La vision du barbare en Orient à l’époque protobyzantine : l’apport des sources syriaques.
Claire Fauchon, Université de Versailles St-Quentin-en-Yvelines
Dans ses analyses sur Byzance, le barbare et l’hérétique, É. Patlagean concluait que dans « la lutte de Byzance contre les peuples qui l’entourent, l’accent est mis désormais sur le motif de la chrétienté, d’une chrétienté qui demeure définie en même temps comme porteuse des valeurs universelles de la romanité ». Fantasmes répulsifs, les barbares sont pourtant loin d’être perçus comme un tout homogène. Notre but est d’étudier comment la notion de barbare et les topoi qui lui sont associés sont utilisés à la haute époque byzantine dans la documentation syriaque, par des populations chrétiennes de l’Empire byzantin, imprégnées de culture gréco-romaine mais dont l’identité même est d’appartenir à un groupe hétérodoxe qui doit résister à plusieurs envahisseurs : perses, puis arabes.
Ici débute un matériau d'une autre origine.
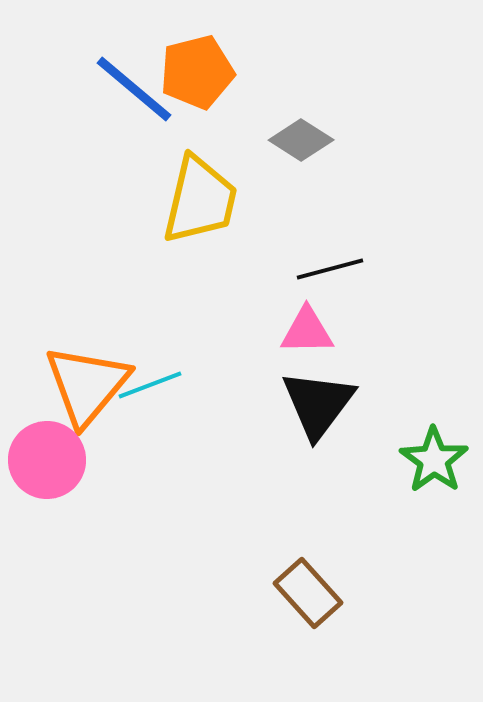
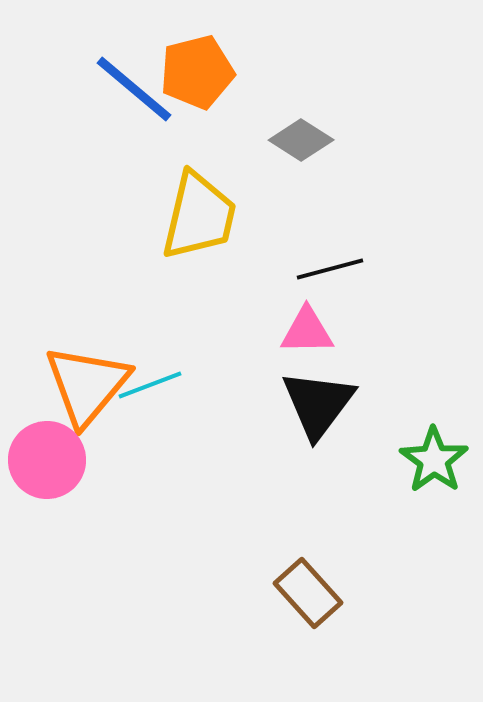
yellow trapezoid: moved 1 px left, 16 px down
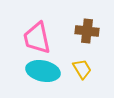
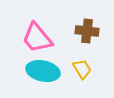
pink trapezoid: rotated 28 degrees counterclockwise
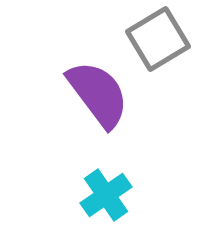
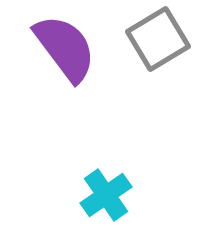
purple semicircle: moved 33 px left, 46 px up
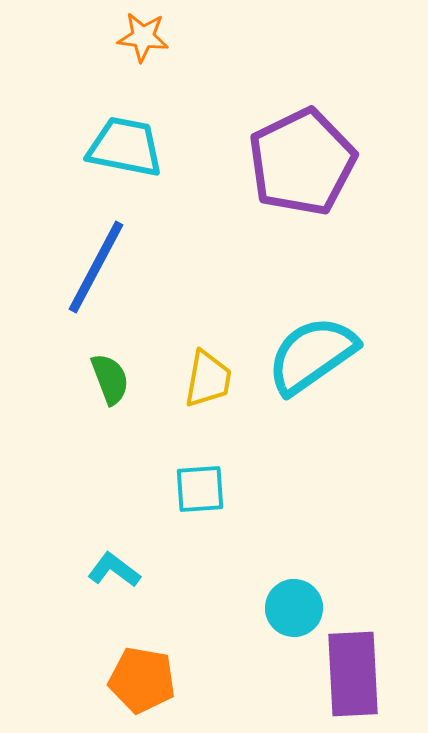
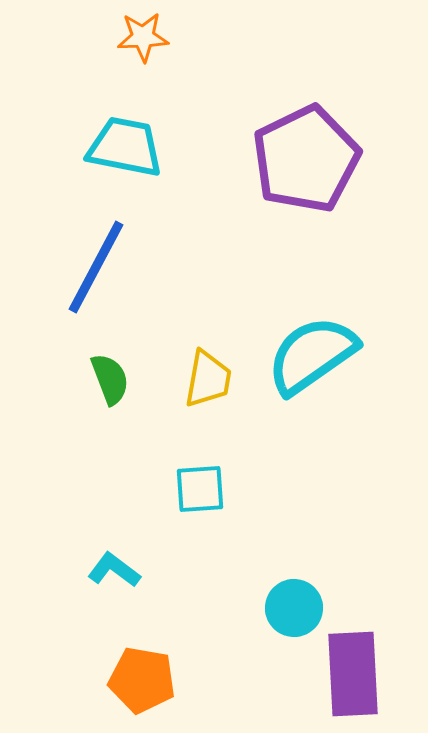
orange star: rotated 9 degrees counterclockwise
purple pentagon: moved 4 px right, 3 px up
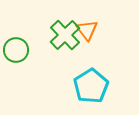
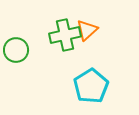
orange triangle: rotated 25 degrees clockwise
green cross: rotated 32 degrees clockwise
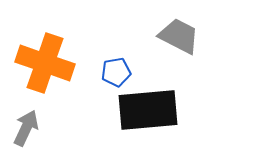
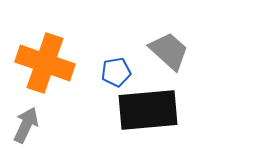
gray trapezoid: moved 10 px left, 15 px down; rotated 15 degrees clockwise
gray arrow: moved 3 px up
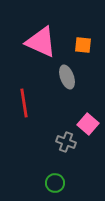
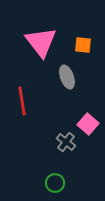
pink triangle: rotated 28 degrees clockwise
red line: moved 2 px left, 2 px up
gray cross: rotated 18 degrees clockwise
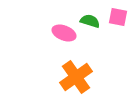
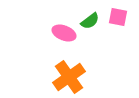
green semicircle: rotated 126 degrees clockwise
orange cross: moved 7 px left
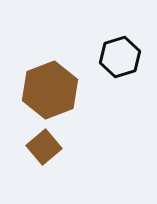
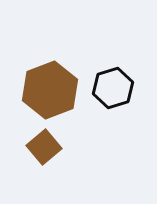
black hexagon: moved 7 px left, 31 px down
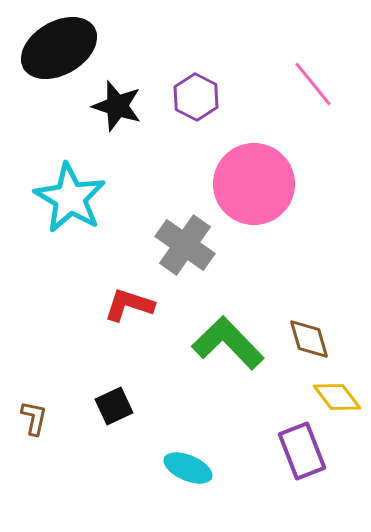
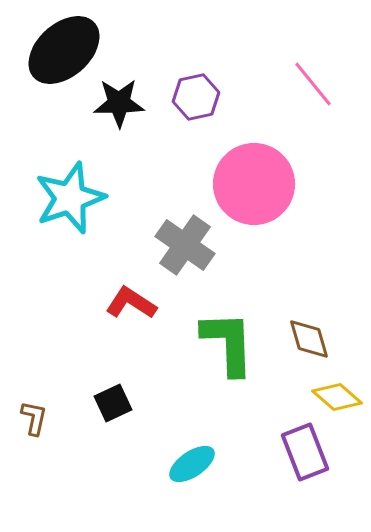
black ellipse: moved 5 px right, 2 px down; rotated 12 degrees counterclockwise
purple hexagon: rotated 21 degrees clockwise
black star: moved 2 px right, 3 px up; rotated 18 degrees counterclockwise
cyan star: rotated 22 degrees clockwise
red L-shape: moved 2 px right, 2 px up; rotated 15 degrees clockwise
green L-shape: rotated 42 degrees clockwise
yellow diamond: rotated 12 degrees counterclockwise
black square: moved 1 px left, 3 px up
purple rectangle: moved 3 px right, 1 px down
cyan ellipse: moved 4 px right, 4 px up; rotated 57 degrees counterclockwise
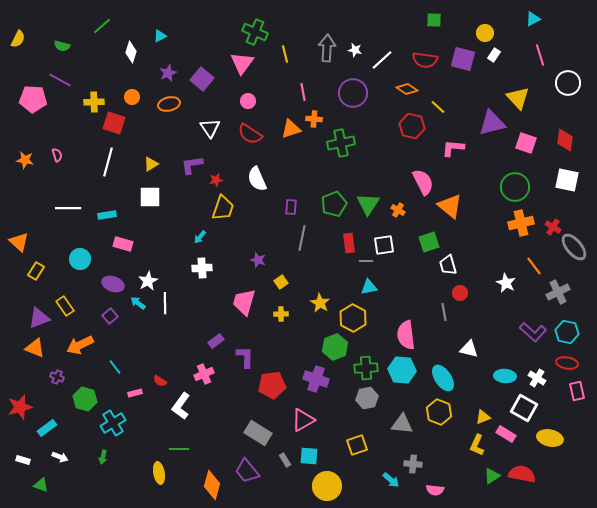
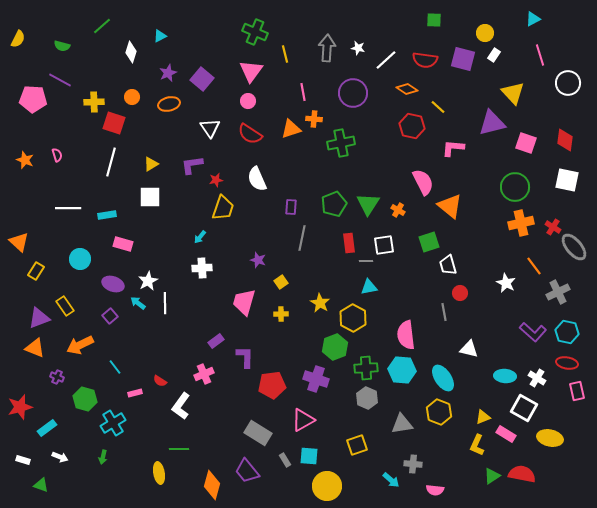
white star at (355, 50): moved 3 px right, 2 px up
white line at (382, 60): moved 4 px right
pink triangle at (242, 63): moved 9 px right, 8 px down
yellow triangle at (518, 98): moved 5 px left, 5 px up
orange star at (25, 160): rotated 12 degrees clockwise
white line at (108, 162): moved 3 px right
gray hexagon at (367, 398): rotated 25 degrees counterclockwise
gray triangle at (402, 424): rotated 15 degrees counterclockwise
Nous nous intéresserons plus particulièrement à un cycle légendaire syriaque connu sous le nom de Légende d’Alexandre. Ce cycle est composé de plusieurs textes rédigés en syriaque entre 629 et 677, au cours d’une période particulièrement trouble en Orient : invasions des Perses, massacres des chrétiens, reconquête byzantine puis invasions arabes. Ces textes mettent en scène Alexandre qui part civiliser les barbares aux confins de l’oikoumene et nous renseignent sur les représentations du barbare à cette époque. Cette documentation syriaque offre un point de vue complémentaire des sources grecques et permet d’examiner, sous un autre angle, les dynamiques socio-culturelles à l’œuvre en Orient, ainsi que la plasticité des stéréotypes et l’ampleur des interactions culturelles à l’œuvre dans ces sociétés orientales multiculturelles et multiconfessionnelles du haut Moyen Âge.